Published in final edited form as: Chem Biol. 2010 Sep 24;17(9):917–918. doi: 10.1016/j.chembiol.2010.09.004

Making it easier to regulate protein stability

Erin K Schrader 1, Shameika R Wilmington 1, Andreas Matouschek 1,*
PMCID: PMC2990474  NIHMSID: NIHMS240478  PMID: 20851337

Summary

The ability to induce degradation of a protein of interest is a powerful experimental tool used to ascertain protein function. Iwamoto et al. (2010) describe a method that allows reversible and dose-dependent modulation of the stability of any target protein.

The best way to determine the function of an uncharacterized protein in a cell is to remove it and see what happens. The most common ways to do this are to disrupt expression of the gene encoding the protein, for example by altering the gene at the DNA level, or to manipulate mRNA levels by RNA interference. However, these techniques have the limitation that some proteins persist in the cell for a long time after their synthesis is blocked. Thus, it would be useful to have a way to directly eliminate individual proteins from cells.

Physiologically, proteins are most often removed from the cell by the ubiquitin-proteasome system (UPS). At the center of this system is a large protease complex called the proteasome. Individual substrates are tagged for destruction by a removable protein tag called ubiquitin, which is attached by a cascade of enzymes consisting of an E1 (ubiquitin activating enzyme), an E2 (ubiquitin conjugating enzyme) and an E3 (ubiquitin protein ligase). Several methods have been developed to redirect the UPS to remove desired target proteins artificially. Each approach has its own advantages and disadvantages but none has yet seen widespread usage. In this issue, Iwamoto et al. (2010) present a new technique that uses a small molecule to specifically modulate the stability of, in principle, any protein of interest. Because this technique has several advantages over existing methods, it has the potential to become widely employed.

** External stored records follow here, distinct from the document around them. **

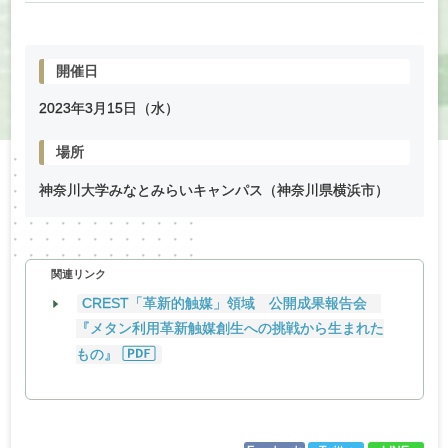
開催日
2023年
3
月
15
日（水）
場所
神奈川大学みなとみらいキャンパス（神奈川県横浜市）
関連リンク
CREST「革新的触媒」領域 公開成果報告会
『メタン利用革新触媒創生への挑戦から生まれた
もの』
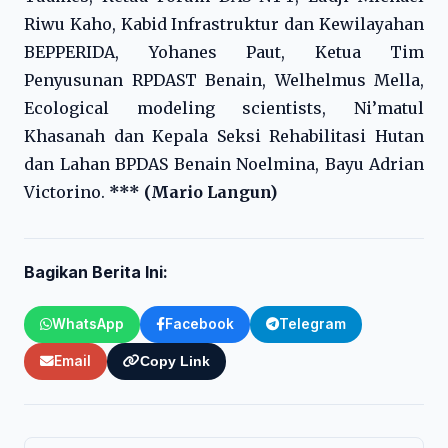
Riwu Kaho, Kabid Infrastruktur dan Kewilayahan
BEPPERIDA, Yohanes Paut, Ketua Tim
Penyusunan RPDAST Benain, Welhelmus Mella,
Ecological modeling scientists, Ni’matul
Khasanah dan Kepala Seksi Rehabilitasi Hutan
dan Lahan BPDAS Benain Noelmina, Bayu Adrian
Victorino.
*** (Mario Langun)
Bagikan Berita Ini:
WhatsApp
Facebook
Telegram
Email
Copy Link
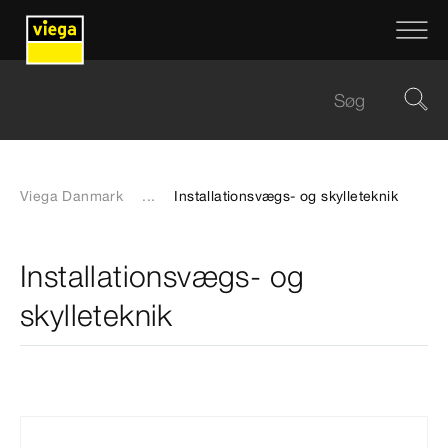
Viega Danmark
...
Installationsvægs- og skylleteknik
Installationsvægs- og
skylleteknik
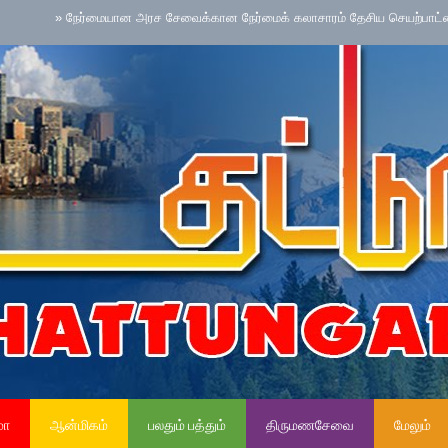
»
நேர்மையான அரச சேவைக்கான நேர்மைக் கலாசாரம் தேசிய செயற்பாட்டை நடைமுறை
மா
ஆன்மிகம்
பலதும் பத்தும்
திருமணசேவை
மேலும்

In one class of approaches to degrade a protein of interest, the ubiquitination machinery is redirected to the new target. For example, there is a ubiquitination signal or degron that only becomes active at high temperatures; when this degron is fused to a target protein, degradation can be induced by an increase in temperature (Dohmen et al., 1994). Alternatively, one can retarget ubiquitinating enzymes by fusing them to a domain that specifically recognizes the desired substrate (reviewed in Banaszynski and Wandless, 2006). The target protein then becomes ubiquitinated and is degraded. In a particularly sophisticated version of this method, the ubiquitination machinery is redirected by a small molecule that binds both the protein of interest and an E3 (Sakamoto et al., 2001). The advantages of this are that it does not require any gene modification and it is inducible by a small molecule, which also means that this method could potentially be used therapeutically to remove undesirable proteins.

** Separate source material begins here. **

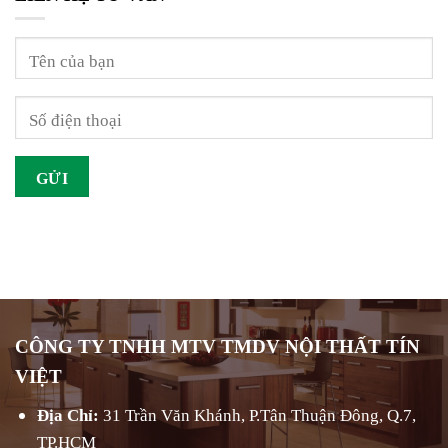
CÔNG TY TNHH MTV TMDV NỘI THẤT TÍN
VIỆT
Địa Chỉ:
31 Trần Văn Khánh, P.Tân Thuận Đông, Q.7,
TP.HCM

It is not always easy to find a ligand that binds the target protein. To get around this restriction, another method uses the plant hormone auxin to bring the protein of interest to an E3 complex. Auxin binds both to a plant E3 and to a protein receptor, which can be fused to the target protein (Nishimura et al., 2009); auxin addition then leads to ubiquitination and degradation of the desired substrate. Auxin is not found in mammalian cells and so it does not have off-target effects but both the auxin-binding E3 component and the modified protein of interest have to be introduced into cells.

A second class of methods works by directly relocating proteins in the cell. In the examples developed to date, this is done through an inducible dimerization system based on the small molecule rapamycin, which causes the two proteins FKBP and mTOR to bind to each other (reviewed in Crabtree and Schreiber, 1996). If the rapamycin-binding domain of mTOR, called FRB, is fused to the target protein and FKBP is attached to a subunit of the proteasome, then addition of rapamycin will cause the target protein to bind to the proteasome and be degraded (Janse et al., 2004). Proteins can also be inactivated by sequestration. When FKBP is fused to a target protein and FRB is attached to a mitochondrial import signal, addition of rapamycin causes the target protein to be very rapidly localized to mitochondria, which inactivates it (Robinson et al., 2010).

The third and last class of approaches works somewhat differently: here the target protein is first destabilized so that it is constitutively degraded until it is rescued by drug treatment. This approach requires the protein of interest to be fused to a destabilizing domain (DD), which targets it for degradation. The protein can then be rescued by addition of a ligand that binds the DD and inactivates it. The system is reversible and when the ligand is withdrawn, the protein is degraded again. In one implementation of this approach, the DD is a mutant version of the FRB domain. The FRB fusion is stabilized by a rapamycin analog, which induces dimerization with endogenous FKBP. This method can be very effective and has been used to create conditional alleles in mice (Stankunas et al., 2003). However, there are also drawbacks; for example, the stabilized target protein is part of a fairly large complex whose bulk and geometry may affect its function. It is possible to modify the FRB and FKBP domains so that rapamycin addition causes release of the target protein in its native form, without additional domains, but this also means that stabilization can no longer be reversed (Pratt et al., 2007).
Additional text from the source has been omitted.